First of all before beginning with any generating techniques, I’ll shortly introduce some concepts that are used throughout the whole article to minimize the size overhead for the generators. However you can apply most of the stuff to arbitrary texture formats.
I’ll assume textures to be 256^2 in size and 32bits per pixel if not stated other. Under this assumption it is pretty easy to handle the access, since pixels are 32bit aligned and using 256^2 as texture size gives the bonus being able to use only one counter for looping over all pixels, beeing able to directly access x/y via low/high byte register access.
I’ll also assume that esi is bound to a source image and edi is bound to the destination image memory. Any other assumptions will be states explicitly.
A simple fill texture to a constant color would for example look like this:
; assume edi = destination texture memory
; assume eax = fill color
xor ecx, ecx
dec cx
fillloop:
; you can use cl and ch here to access x/y counter values
stosd
loop fillloop ; warning last pixel wont be processed.

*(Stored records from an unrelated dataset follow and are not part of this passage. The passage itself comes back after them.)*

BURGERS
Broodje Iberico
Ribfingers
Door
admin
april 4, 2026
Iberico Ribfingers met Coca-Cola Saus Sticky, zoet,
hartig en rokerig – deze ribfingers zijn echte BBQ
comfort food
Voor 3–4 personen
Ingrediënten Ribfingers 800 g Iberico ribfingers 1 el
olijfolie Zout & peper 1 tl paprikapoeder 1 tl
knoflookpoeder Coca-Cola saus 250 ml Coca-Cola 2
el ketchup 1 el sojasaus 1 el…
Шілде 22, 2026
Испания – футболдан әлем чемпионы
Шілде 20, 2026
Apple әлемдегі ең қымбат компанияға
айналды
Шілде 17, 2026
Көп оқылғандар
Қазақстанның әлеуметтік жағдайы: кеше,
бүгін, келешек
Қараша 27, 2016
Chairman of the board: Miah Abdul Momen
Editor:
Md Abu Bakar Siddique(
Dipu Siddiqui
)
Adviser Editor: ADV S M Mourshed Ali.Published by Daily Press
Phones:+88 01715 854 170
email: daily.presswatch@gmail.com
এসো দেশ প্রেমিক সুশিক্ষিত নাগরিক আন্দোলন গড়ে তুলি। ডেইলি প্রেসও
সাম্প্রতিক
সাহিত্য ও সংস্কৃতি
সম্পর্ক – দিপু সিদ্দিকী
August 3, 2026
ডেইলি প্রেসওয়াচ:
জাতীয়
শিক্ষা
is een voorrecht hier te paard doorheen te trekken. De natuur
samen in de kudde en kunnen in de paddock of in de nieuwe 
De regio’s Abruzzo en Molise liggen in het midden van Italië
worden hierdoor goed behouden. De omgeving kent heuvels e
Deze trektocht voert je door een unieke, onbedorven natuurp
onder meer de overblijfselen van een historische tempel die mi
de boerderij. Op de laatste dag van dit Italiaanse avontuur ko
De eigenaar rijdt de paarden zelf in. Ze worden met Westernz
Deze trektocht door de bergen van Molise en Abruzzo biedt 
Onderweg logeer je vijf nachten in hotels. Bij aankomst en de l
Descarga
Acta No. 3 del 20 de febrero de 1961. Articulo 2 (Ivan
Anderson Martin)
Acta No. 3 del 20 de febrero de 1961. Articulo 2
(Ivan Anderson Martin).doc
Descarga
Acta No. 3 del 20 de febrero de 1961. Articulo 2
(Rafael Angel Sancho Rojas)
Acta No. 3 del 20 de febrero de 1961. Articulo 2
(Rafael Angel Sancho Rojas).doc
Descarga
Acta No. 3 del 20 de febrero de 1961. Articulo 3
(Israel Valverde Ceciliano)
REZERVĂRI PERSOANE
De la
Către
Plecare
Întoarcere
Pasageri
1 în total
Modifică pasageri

; you need to use dec ecx, jns instead
; assume ecx = gridsize [0..7]
xor ebx, ebx ; using ebx this time
dec bx ; as counter
checkerloop:
mov eax, ebx ; move x/y to eax
shr eax, cl ; scale by ecx
; note bits shiftet from ah to al
; wont affect checkerboard, because
; we use only the lowest bits of ah/al
xor ah, al ; invert ah using al as mask
; if the lowest bits were were equal, it will
; become 0 else if will become 1
sahf ; load ah to the flags (now carry holds lowest bit)
sbb eax, eax ; substract eax, from eax (resulting into 0)
; and also substract 1 more if carry was set
; so we get black/white
stosd ; store the pixel
dec ebx
jns checkerloop
; assume ebx = seed (must not be 0)
xor ecx, ecx
dec cx
@fillloop:
add eax, ebx
rol eax, 3
add ebx, eax
stosd
loop @fillloop
Note: this noise does not have good “random” properties, but should work well for most purposes in a 4k
; assume color in eax
xor ecx, ecx
dec cx
shr ecx,1 ; processing 2 pixel per iteration
push eax
push eax
blendloop:
movq mm0, QWORD [esi+ecx*8]
paddusb mm0, QWORD [esp] ; using psubusb would substract the color
movq QWORD ptr[edi+ecx*8], mm0
dec ecx
jns blendloop
pop eax
pop eax
You could also modify the code to blend (additive or subtractive) two images:
; assume second source image in edx
xor ecx, ecx
dec cx
shr ecx,1 ; processing 2 pixel per iteration
blendloop:
movq mm0, QWORD [esi+ecx*8]
paddusb mm0, QWORD [edx+ecx*8] ; using psubusb would substract the second image
movq QWORD ptr[edi+ecx*8], mm0
dec ecx
jns blendloop